MATERIAL PROVIDED:
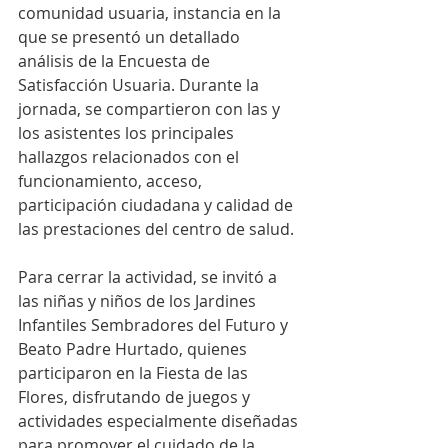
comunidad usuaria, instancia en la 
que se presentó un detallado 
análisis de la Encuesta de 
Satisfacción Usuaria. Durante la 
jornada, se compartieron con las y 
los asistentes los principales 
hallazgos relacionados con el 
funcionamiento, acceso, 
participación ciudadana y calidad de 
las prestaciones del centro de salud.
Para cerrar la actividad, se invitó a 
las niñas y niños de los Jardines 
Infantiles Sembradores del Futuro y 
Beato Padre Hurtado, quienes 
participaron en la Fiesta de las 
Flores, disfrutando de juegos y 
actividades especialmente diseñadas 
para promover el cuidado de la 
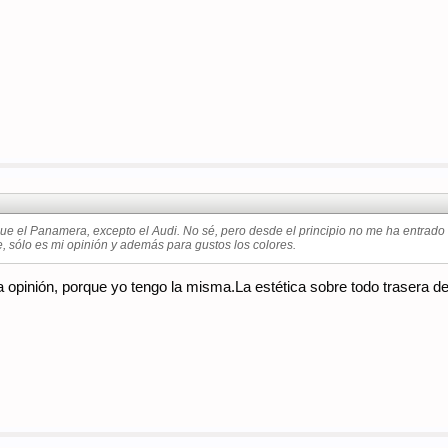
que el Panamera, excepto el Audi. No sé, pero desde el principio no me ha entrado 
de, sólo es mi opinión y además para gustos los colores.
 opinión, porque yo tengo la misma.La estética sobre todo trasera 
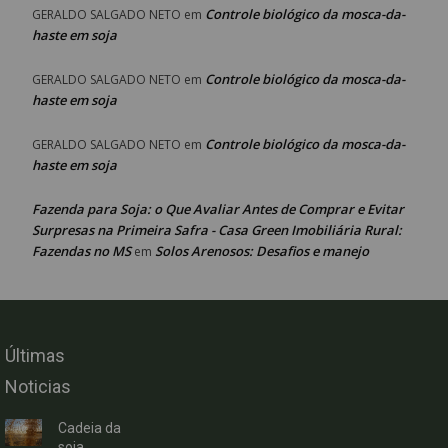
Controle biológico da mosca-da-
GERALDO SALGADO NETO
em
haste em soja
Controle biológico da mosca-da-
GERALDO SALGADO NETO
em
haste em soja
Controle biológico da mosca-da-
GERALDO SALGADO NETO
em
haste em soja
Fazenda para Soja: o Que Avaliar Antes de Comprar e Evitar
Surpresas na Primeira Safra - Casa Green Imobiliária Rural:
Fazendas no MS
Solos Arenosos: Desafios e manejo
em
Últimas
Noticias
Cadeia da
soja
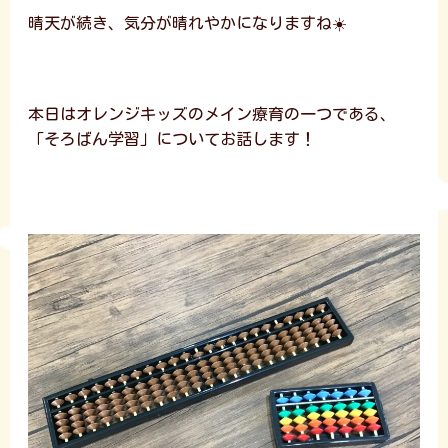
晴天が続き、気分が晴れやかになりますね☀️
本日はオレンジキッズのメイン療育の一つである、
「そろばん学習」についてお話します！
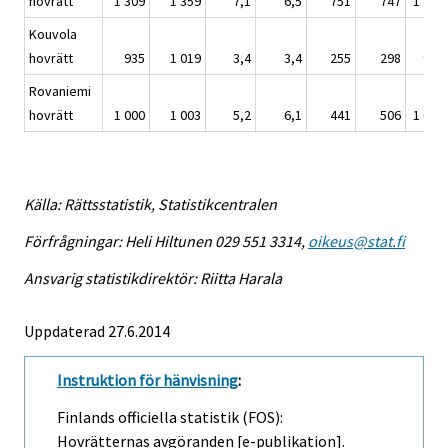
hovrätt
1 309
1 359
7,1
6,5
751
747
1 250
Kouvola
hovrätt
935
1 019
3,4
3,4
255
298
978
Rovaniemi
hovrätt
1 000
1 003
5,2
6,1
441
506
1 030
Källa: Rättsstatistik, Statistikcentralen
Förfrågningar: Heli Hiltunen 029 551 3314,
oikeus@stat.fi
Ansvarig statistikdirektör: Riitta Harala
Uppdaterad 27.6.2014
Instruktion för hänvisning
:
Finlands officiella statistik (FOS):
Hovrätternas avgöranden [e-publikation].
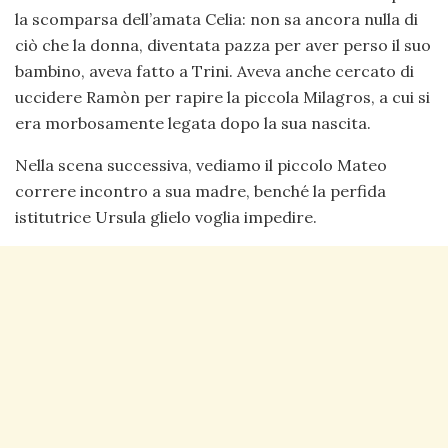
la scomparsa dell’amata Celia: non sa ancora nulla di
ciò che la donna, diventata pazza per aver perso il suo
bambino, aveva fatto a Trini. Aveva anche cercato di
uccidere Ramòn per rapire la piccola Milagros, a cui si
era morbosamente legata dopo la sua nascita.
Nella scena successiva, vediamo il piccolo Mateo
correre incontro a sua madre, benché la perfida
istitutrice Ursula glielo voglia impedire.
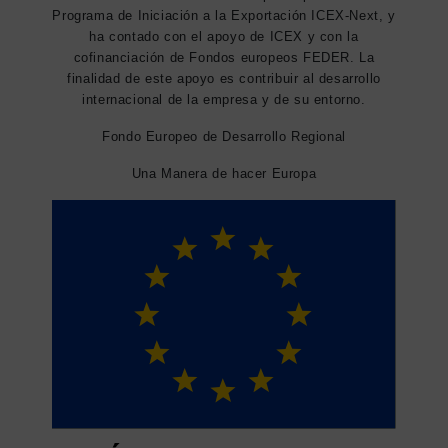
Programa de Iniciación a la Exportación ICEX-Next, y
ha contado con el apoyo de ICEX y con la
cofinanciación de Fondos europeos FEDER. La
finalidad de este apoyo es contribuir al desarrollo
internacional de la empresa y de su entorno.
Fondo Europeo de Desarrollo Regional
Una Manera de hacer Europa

---

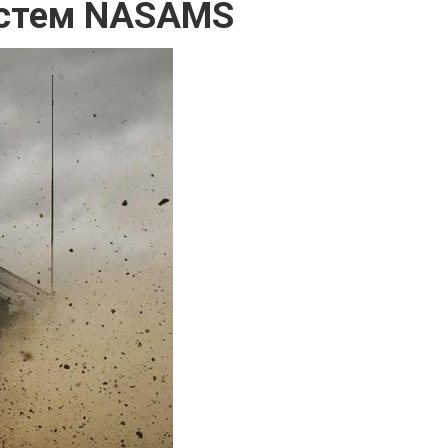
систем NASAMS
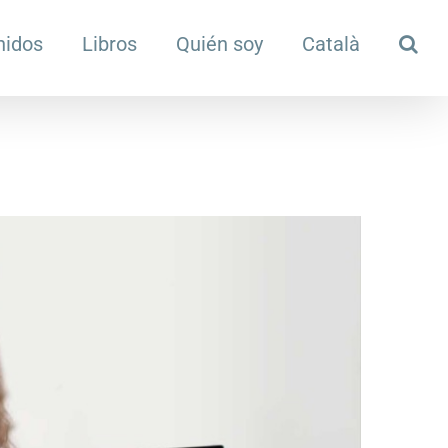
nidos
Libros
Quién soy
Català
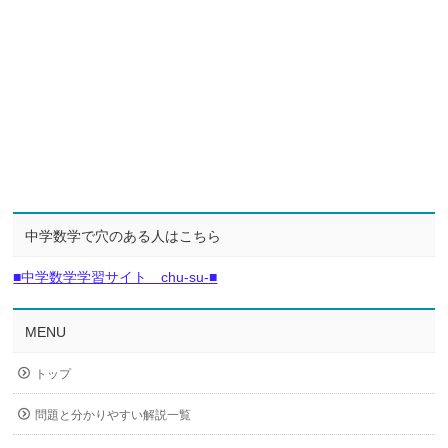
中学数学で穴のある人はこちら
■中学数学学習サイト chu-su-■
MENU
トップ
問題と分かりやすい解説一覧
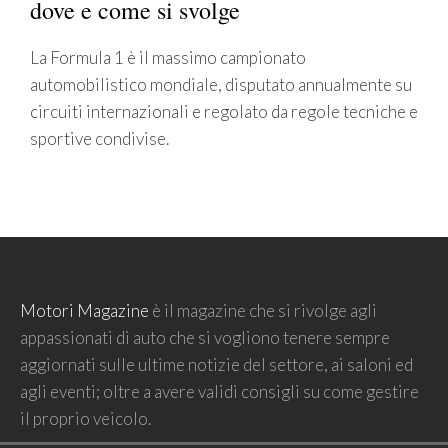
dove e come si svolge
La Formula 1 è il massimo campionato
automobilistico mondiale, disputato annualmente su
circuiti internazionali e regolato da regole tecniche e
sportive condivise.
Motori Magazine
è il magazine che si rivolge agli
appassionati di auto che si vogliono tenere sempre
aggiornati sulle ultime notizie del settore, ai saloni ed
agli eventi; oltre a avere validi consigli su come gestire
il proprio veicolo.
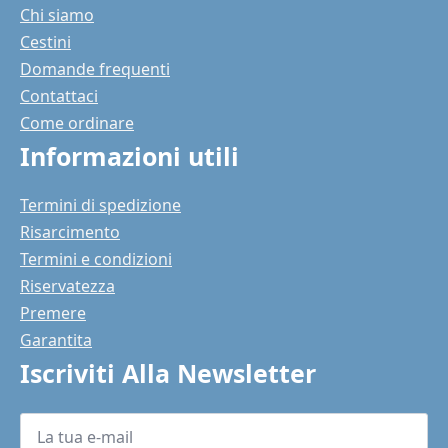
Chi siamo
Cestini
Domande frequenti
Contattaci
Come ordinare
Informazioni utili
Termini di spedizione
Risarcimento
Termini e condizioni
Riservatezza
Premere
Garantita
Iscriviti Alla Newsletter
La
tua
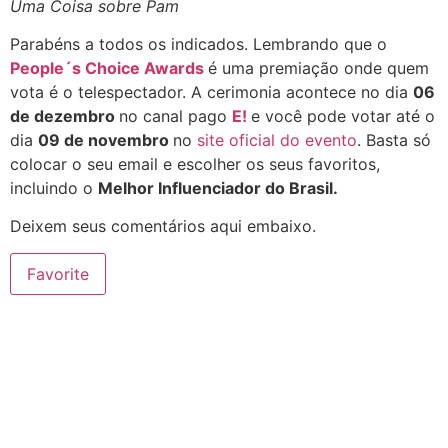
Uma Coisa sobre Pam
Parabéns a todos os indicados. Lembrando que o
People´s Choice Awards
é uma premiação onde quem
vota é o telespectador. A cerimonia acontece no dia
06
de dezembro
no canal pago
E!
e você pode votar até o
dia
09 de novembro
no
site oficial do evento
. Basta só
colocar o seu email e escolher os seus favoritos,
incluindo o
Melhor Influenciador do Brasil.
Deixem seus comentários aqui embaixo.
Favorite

--

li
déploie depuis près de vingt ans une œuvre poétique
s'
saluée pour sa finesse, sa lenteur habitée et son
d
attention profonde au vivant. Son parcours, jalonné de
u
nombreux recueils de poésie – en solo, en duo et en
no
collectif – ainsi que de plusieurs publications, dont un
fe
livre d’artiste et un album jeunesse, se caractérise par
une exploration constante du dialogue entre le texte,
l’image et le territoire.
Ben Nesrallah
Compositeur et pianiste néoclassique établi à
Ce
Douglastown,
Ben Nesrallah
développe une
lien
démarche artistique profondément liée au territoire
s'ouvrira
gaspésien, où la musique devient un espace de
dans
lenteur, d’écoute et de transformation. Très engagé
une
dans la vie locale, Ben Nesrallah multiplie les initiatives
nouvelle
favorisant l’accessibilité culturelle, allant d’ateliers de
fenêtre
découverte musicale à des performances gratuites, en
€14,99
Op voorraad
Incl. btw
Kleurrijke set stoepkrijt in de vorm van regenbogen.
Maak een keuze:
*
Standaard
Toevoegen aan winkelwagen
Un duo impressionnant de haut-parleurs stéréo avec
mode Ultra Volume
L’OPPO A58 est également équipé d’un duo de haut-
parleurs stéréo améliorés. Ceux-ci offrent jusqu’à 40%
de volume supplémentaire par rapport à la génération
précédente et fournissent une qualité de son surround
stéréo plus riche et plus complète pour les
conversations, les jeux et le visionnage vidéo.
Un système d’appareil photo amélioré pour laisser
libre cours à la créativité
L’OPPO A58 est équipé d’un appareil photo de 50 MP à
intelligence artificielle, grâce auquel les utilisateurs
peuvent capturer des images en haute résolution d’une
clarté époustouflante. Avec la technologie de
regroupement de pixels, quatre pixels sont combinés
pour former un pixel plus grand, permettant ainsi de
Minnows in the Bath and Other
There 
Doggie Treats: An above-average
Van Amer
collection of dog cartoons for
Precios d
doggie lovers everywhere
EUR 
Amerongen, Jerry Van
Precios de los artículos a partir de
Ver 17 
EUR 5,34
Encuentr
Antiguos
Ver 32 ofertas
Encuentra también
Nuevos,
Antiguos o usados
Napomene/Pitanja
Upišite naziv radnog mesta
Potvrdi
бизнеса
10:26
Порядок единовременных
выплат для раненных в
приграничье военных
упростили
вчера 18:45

REQUIREMENT: Retype exactly, and only, the lines above from the one where "mode Ultra Volume" occurs up to and including the one where "intelligence artificielle, grâce" occurs.

THE ANSWER:
mode Ultra Volume
L’OPPO A58 est également équipé d’un duo de haut-
parleurs stéréo améliorés. Ceux-ci offrent jusqu’à 40%
de volume supplémentaire par rapport à la génération
précédente et fournissent une qualité de son surround
stéréo plus riche et plus complète pour les
conversations, les jeux et le visionnage vidéo.
Un système d’appareil photo amélioré pour laisser
libre cours à la créativité
L’OPPO A58 est équipé d’un appareil photo de 50 MP à
intelligence artificielle, grâce auquel les utilisateurs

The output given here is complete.